Requirements fail to diversify
At the University, the matter of their “multicultural requirements” has been an issue of concern for the students. Right now, we students are concerned that our current requirements are not diversifying our education as they were designed to do.
At the current state, students can take such courses as basic music, geography and general biology to fulfill their requirements. These courses do, indeed, educate students, but do they really provide them with diversity? Do they teach students about racism, other cultures or unified causes?
Our education should be fashioned to prepare us for the future and the very diverse world that we will be working and living in.
Students, faculty and community members need to be made aware of this problem. Eugene and the University have always been prided on being diverse places to live, work and study. But what multiculturalism are our students really coming out with?
Hilary Evonuk
communication
disorders and sciences
No one is permanently
rich or poor
Ralph Nader was incorrect to state that corporations control all (ODE, 3/8/02). Corporations are controlled by their owners, not the reverse. Perhaps Nader would prefer that corporations were owned by the government — like the Soviet Union of old, or have corporations were controlled by the government, like Germany’s National Socialist Party and Italy’s Fascist Party of the 1930s.
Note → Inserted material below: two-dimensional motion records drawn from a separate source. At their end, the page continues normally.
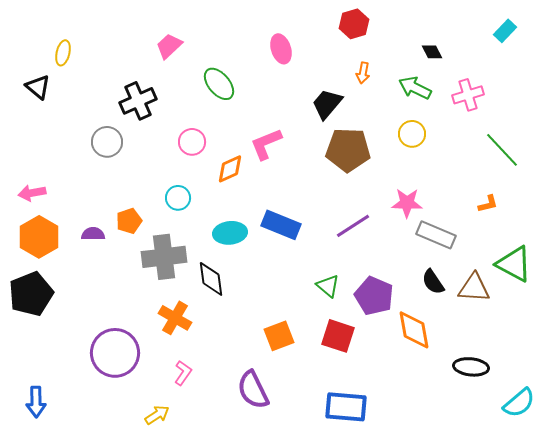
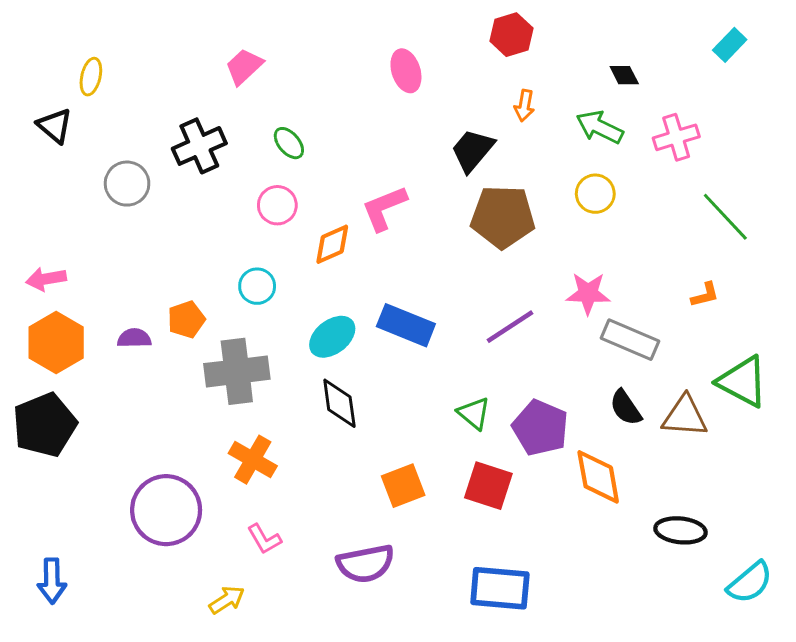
green ellipse: (219, 84) -> (289, 143), moved, size x0.7
gray circle: (107, 142) -> (127, 184), moved
cyan ellipse: (230, 233) -> (332, 337), turned -32
black diamond: (211, 279) -> (339, 403), moved
pink L-shape: (183, 373) -> (264, 539), turned 115
purple semicircle: (253, 390) -> (365, 564), turned -75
In regard to the growing disparity between rich and poor to which Nader referred:
An absolute majority of the people who were in the bottom 20 percent in 1975 have also been in the top 20 percent at some time since then. There are some who remain permanently in the bottom 20 percent. But such people constitute less than 1 percent of the American population.
Real income per capita has risen 50 percent over the same span of time when household income has remained virtually unchanged. How is this possible? Because households are getting smaller. Higher incomes enable more people to afford to go out and set up their own households. And who should be surprised that 60-year-olds have higher incomes and more wealth than 30-year-olds?
Moreover, that was also true 30 years ago, when today’s 60-year-olds were just 30. But these are not different classes of people. They are the same people at different stages of their lives. The whole classes of people who live permanently in poverty or in luxury in the United States do not reach beyond single digits.